Passive ankle and hindfoot kinematics within a robot-driven tibial movement envelope.
Journal:
Journal of biomechanics
Published Date:
Jun 1, 2025
Abstract
Accurate description of individual bone kinematics is essential for understanding individual foot and ankle joint function and interactions. While invasive and noninvasive techniques, including robotic simulators, have advanced the direct measurement of individual joint kinematics during gait, efforts to quantify the passive adaptability of the foot and ankle remain limited. This study aimed to systematically describe the passive kinematics and ranges of motion of the ankle and hindfoot joints during prescribed planar tibial motions.
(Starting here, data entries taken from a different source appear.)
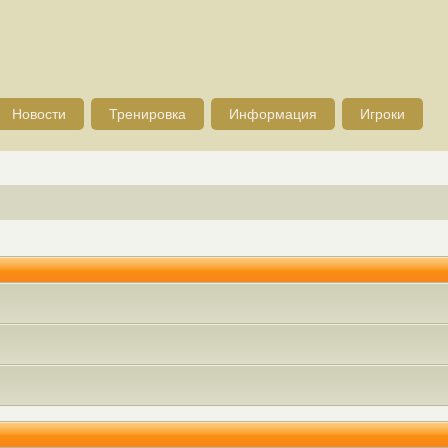
Новости
Тренировка
Информация
Игроки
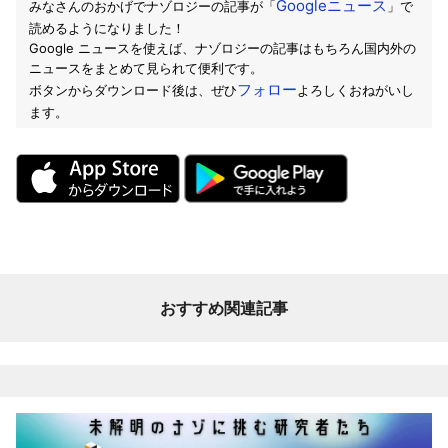
Googleニュース
みなさんのおかげでナゾロジーの記事が「
」で
読めるようになりました！
Google ニュースを使えば、ナゾロジーの記事はもちろん国内外の
ニュースをまとめて見られて便利です。
フォロー
ボタンからダウンロード後は、ぜひ
よろしくおねがいし
ます。
おすすめ関連記事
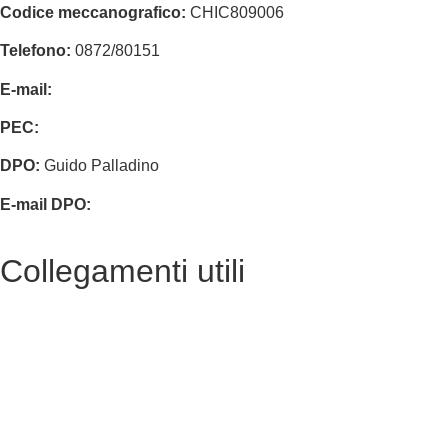
Codice meccanografico:
CHIC809006
Telefono:
0872/80151
E-mail:
chic809006@istruzione.it
PEC:
chic809006@pec.istruzione.it
DPO:
Guido Palladino
E-mail DPO:
guido.palladino.dpo@gmail.com
Collegamenti utili
Contatti
MIUR
Accesso Civico
Iscrizioni Online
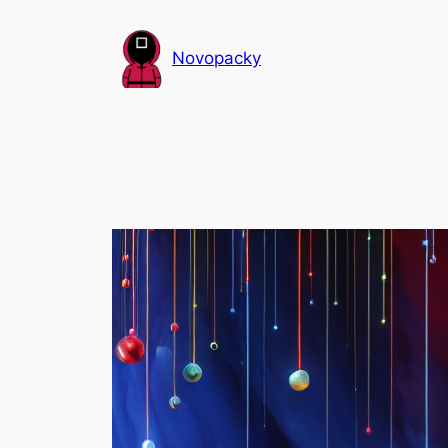
Přeskočit
na
Novopacky
obsah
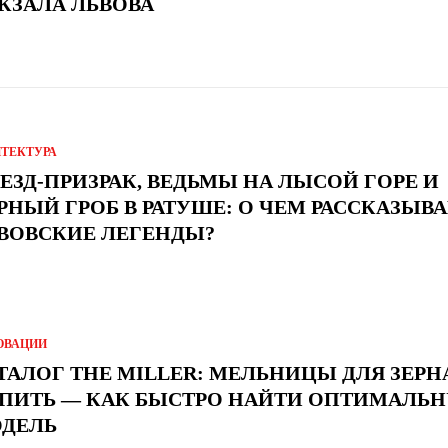
КЗАЛА ЛЬВОВА
ИТЕКТУРА
ЕЗД-ПРИЗРАК, ВЕДЬМЫ НА ЛЫСОЙ ГОРЕ И
РНЫЙ ГРОБ В РАТУШЕ: О ЧЕМ РАССКАЗЫВ
ВОВСКИЕ ЛЕГЕНДЫ?
ОВАЦИИ
ТАЛОГ THE MILLER: МЕЛЬНИЦЫ ДЛЯ ЗЕРН
ПИТЬ — КАК БЫСТРО НАЙТИ ОПТИМАЛЬ
ДЕЛЬ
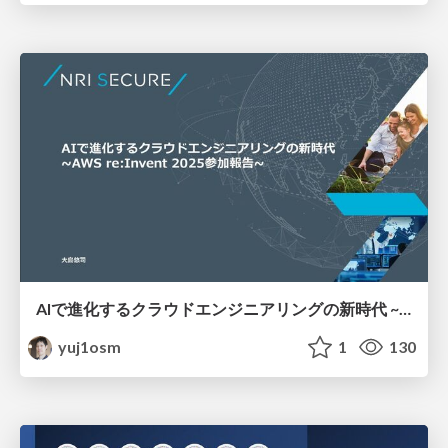
AIで進化するクラウドエンジニアリングの新時代 ~AWS re:Invent 2025参加報告~ / AWS re:Invent 2025 Participation Report
yuj1osm
1
130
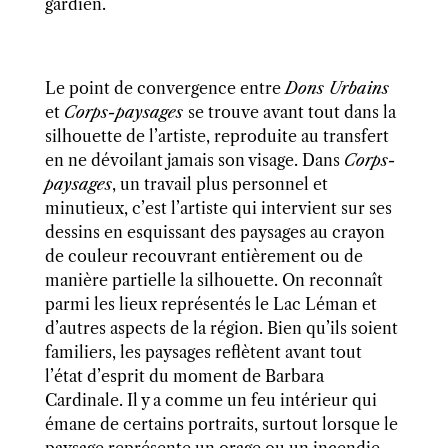
gardien.
Le point de convergence entre
Dons Urbains
et
Corps-paysages
se trouve
avant tout dans la
silhouette de l’artiste
, reproduite
au transfert
en ne dévoilant jamais
son
visage. Dans
Corps-
paysages
, un travail plus personnel et
minutieux, c’est l’artiste qui intervient sur ses
dessins en esquissant des paysages au crayon
de couleur recouvrant entièrement ou de
manière partielle la silhouette. On reconnaît
parmi les lieux représentés le Lac Léman et
d’autres aspects de la région. Bien qu’ils soient
familiers, les paysages reflètent avant tout
l’état d’esprit du moment de Barbara
Cardinale. Il y a comme un feu intérieur qui
émane de certains portraits, surtout lorsque le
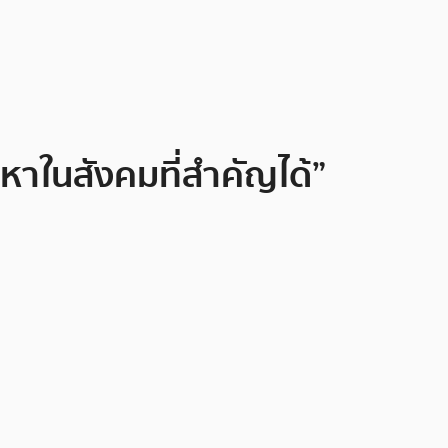
าในสังคมที่สำคัญได้”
Five fresh-frozen lower limb cadaveric specimens were attached to a 6-axis industrial robot, loaded to 25 % body weight, and prescribed tibial dorsi/plantarflexion, external/internal rotation, and varus/valgus alignment motions with various underfoot perturbations. Tibiotalar, talofibular, tibiofibular, subtalar, talonavicular, and calcaneocuboid joint kinematics were calculated using joint-specific anatomical coordinate systems. One-way repeated measures ANOVA with post hoc Bonferroni corrections (α = 0.05) compared joint rotations and range of motions (ROM) across various underfoot perturbations. Significant passive adaptive kinematic changes occurred in the hindfoot joints during prescribed dorsi/plantarflexion and external/internal rotation, indicated by functional shifts in hindfoot kinematics with different perturbations, while ROM remained consistent. In contrast, minimal passive adaptive motions were observed in the hindfoot joints during varus/valgus alignment, indicating a reduced role in foot mobility during coronal plane tibial motion. These findings emphasize the importance of accurately measuring individual bone kinematics, particularly the significant contributions of hindfoot joints to the passive mobility and stability of the foot and ankle.